If you’re running the example against a non-secured cluster, you will have to adjust the following Kafka setting in the configuration file:

  • parameter.security.protocol = SSL (if TLS is enabled)

  • parameter.security.protocol = PLAINTEXT (if TLS is not enabled)

Authorization

If authorization has been configured for your cluster you must ensure that the following privileges have been granted to the user who’s running the Envelope job:

  • Read privileges on the Kafka topic containing the audit events

  • Write privileges on the Solr collection where the messages will be indexed

  • Select and insert privileges on the Kudu table used for Kafka offset management

  • Insert privileges on the output Kudu tables (for the Kudu outputs)

  • Read and write permissions on the output HDFS directories (for the HDFS Filesystem outputs)

Encryption

The example has been configured for a Kafka cluster with TLS encryption enabled. To run it successfully you will need a copy of the JKS truststore for the Kafka cluster, as well as the truststore password, which should be configured in the job configuration file.

If TLS is not being used for Kafka you need to adjust the following settings in the configuration file:

  • parameter.security.protocol = SASL_PLAINTEXT (if Kerberos is enabled)
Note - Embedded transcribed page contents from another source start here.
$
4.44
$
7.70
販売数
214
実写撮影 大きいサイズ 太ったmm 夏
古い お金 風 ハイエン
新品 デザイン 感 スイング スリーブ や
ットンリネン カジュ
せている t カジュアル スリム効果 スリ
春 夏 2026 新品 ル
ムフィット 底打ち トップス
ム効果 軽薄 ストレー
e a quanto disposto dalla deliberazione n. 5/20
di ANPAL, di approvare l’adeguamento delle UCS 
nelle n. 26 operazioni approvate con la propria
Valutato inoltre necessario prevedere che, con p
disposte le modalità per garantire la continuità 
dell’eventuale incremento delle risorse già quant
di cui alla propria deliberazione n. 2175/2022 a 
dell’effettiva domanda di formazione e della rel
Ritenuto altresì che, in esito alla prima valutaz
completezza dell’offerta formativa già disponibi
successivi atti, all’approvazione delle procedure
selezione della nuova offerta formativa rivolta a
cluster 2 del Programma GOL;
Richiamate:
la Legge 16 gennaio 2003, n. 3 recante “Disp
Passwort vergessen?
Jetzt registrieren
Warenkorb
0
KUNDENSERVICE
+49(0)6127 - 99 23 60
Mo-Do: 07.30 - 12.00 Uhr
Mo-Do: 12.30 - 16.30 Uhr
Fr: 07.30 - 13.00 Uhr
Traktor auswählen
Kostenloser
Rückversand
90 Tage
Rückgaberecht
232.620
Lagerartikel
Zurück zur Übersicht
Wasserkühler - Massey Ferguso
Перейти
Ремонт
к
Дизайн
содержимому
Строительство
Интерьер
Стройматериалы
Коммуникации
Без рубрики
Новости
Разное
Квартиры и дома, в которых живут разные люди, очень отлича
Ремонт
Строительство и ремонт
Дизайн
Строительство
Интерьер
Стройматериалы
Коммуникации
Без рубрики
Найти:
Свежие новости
  • parameter.security.protocol = PLAINTEXT (if Kerberos is not enabled)

Running the example

  1. Create a directory for the Parquet tables, if it doesn’t already exist.
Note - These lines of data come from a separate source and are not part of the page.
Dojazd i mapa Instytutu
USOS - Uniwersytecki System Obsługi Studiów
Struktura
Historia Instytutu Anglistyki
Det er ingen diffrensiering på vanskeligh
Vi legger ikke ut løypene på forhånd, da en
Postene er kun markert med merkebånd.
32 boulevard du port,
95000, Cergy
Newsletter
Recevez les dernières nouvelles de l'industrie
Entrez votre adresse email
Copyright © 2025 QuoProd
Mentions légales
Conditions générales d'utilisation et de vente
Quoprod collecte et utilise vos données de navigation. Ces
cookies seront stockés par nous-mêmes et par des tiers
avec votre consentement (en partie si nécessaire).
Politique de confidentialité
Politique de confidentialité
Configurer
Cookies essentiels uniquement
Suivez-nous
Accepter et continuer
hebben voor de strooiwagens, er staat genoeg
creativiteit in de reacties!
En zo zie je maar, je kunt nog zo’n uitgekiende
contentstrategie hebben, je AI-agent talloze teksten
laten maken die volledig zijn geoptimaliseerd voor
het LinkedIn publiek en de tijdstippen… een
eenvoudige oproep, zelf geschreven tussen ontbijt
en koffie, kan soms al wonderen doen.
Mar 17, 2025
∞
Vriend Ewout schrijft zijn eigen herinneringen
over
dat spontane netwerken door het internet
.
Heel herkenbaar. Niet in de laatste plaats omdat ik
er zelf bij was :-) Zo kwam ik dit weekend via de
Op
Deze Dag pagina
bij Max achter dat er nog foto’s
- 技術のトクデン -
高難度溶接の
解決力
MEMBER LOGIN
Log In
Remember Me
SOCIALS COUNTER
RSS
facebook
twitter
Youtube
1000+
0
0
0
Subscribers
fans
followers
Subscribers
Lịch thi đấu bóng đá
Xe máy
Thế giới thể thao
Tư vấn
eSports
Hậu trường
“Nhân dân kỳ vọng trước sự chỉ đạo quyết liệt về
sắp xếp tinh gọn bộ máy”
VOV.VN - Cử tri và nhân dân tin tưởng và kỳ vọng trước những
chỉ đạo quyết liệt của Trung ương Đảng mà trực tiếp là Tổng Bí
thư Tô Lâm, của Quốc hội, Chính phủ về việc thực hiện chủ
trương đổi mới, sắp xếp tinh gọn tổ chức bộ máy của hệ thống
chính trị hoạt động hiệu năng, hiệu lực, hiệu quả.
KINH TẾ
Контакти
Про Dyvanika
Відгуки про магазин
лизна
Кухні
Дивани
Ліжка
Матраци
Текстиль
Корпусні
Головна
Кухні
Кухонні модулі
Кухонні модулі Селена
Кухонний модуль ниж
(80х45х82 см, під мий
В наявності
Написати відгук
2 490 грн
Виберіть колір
    hdfs dfs -mkdir -p hdfs:///data/nav

    Ensure the following permissions have been granted on this directory:

    • Read/write permissions for the user running the Envelope job

    • Read/write permissions for the hive group

  2. Create the required Kudu and Parquet tables using the provided Apache Impala script:

    impala-shell -f create_nav_tables.sql \
      --var hdfs_base_dir=hdfs:///data/nav \
      --verbose
  3. Create partitions for the Kudu tables:

    ./add_kudu_partitions.sh > create_partitions.sql
    impala-shell --verbose -f create_partitions.sql
  4. Create the required Kafka topic:

    kafka-topics --zookeeper YOURZOOKEEPERHOSTNAME:2181 --create --topic nav-audit --partitions 4 --replication-factor 3
  5. Configure Cloudera Navigator Audit to publish audit events to Kafka.

  6. If running in a secured cluster, create a keytab file for the Kerberos principal that will run the example job. Ensure that the permissions of the keytab file are set to 400.
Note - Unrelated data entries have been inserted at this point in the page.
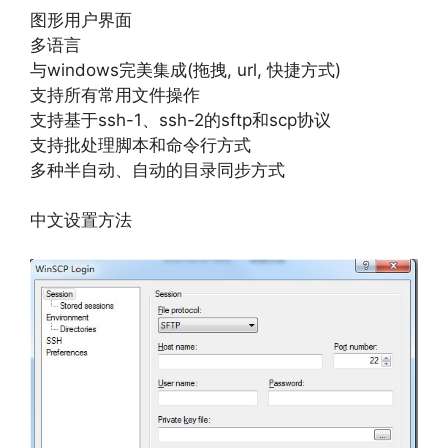
图形用户界面
多语言
与windows完美集成(拖拽, url, 快捷方式)
支持所有常用文件操作
支持基于ssh-1、ssh-2的sftp和scp协议
支持批处理脚本和命令行方式
多种半自动、自动的目录同步方式
中文设置方法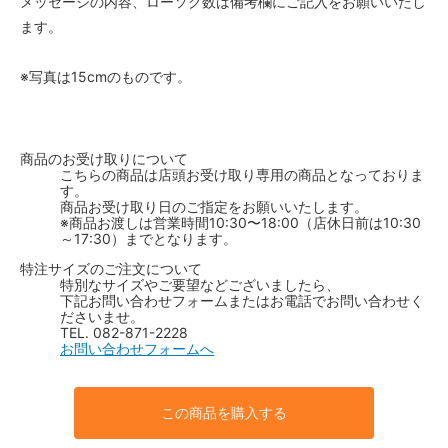
メッセージの内容、ローソク数は備考欄にご記入をお願いいたし
ます。
※写真は15cmのものです。
商品のお受け取りについて
こちらの商品は店頭お受け取り専用の商品となっておりま
す。
商品お受け取り日のご指定をお願いいたします。
※商品お渡しは営業時間10:30〜18:00（店休日前は10:30
～17:30）までとなります。
特注サイズのご注文について
特別なサイズやご要望などございましたら、
下記お問い合わせフォームまたはお電話でお問い合わせく
ださいませ。
TEL. 082-871-2228
お問い合わせフォームへ
この商品を購入する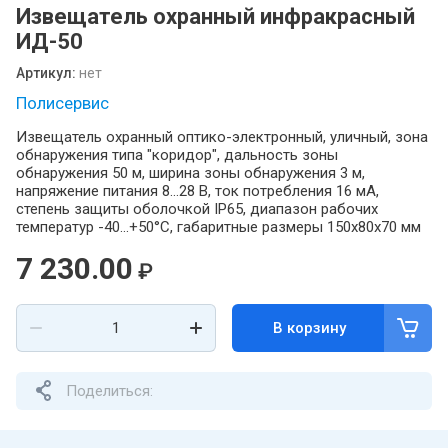
Извещатель охранный инфракрасный
ИД-50
Артикул:
нет
Полисервис
Извещатель охранный оптико-электронный, уличный, зона
обнаружения типа "коридор", дальность зоны
обнаружения 50 м, ширина зоны обнаружения 3 м,
напряжение питания 8...28 В, ток потребления 16 мА,
степень защиты оболочкой IP65, диапазон рабочих
температур -40...+50°С, габаритные размеры 150x80x70 мм
7 230.00
₽
В корзину
Поделиться: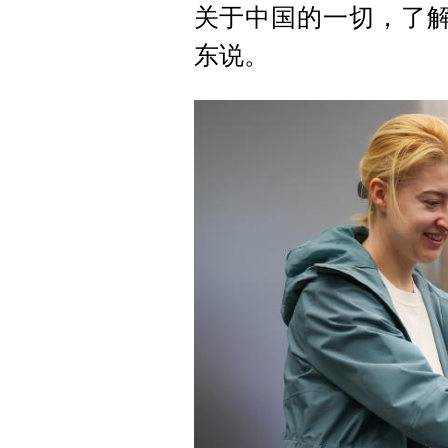
关于中国的一切，了解
东说。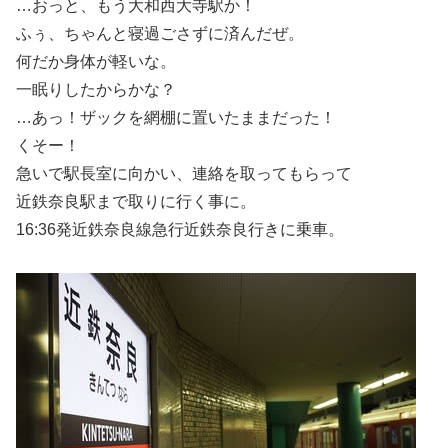
…おっと、もう大和西大寺駅か！
ふぅ、ちゃんと寝過ごさずに済んだぜ。
何だか身体が軽いな。
一眠りしたからかな？
…あっ！ザックを網棚に置いたままだった！
くそー！
急いで駅長室に向かい、連絡を取ってもらって
近鉄奈良駅まで取りに行く事に。
16:36発近鉄奈良線急行近鉄奈良行きに乗車。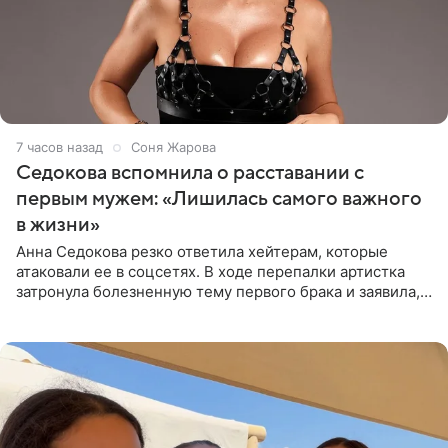
7 часов назад
Соня Жарова
Седокова вспомнила о расставании с
первым мужем: «Лишилась самого важного
в жизни»
Анна Седокова резко ответила хейтерам, которые
атаковали ее в соцсетях. В ходе перепалки артистка
затронула болезненную тему первого брака и заявила,
что чужие судьбы — не ее зона ответственности. От
Валентина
  7. From a host that has been configured as a Solr client (i.e. has the solrctl binary and the /etc/solr/conf client configuration files), run the script below. This script will create a new Solr collection to receive the audit records. By default the collection will be called nav-audit and will have 3 shards. These settings can be changed by changing the values of the COLLECTION_NAME and NUM_SHARDS variables in the script, respectively.

    ./solr-setup.sh
  8. If running in a secured cluster, modify jaas.conf to set the correct values for the keyTab and principal properties. Note that KEYTABFILENAME should be just the file name, not the full path.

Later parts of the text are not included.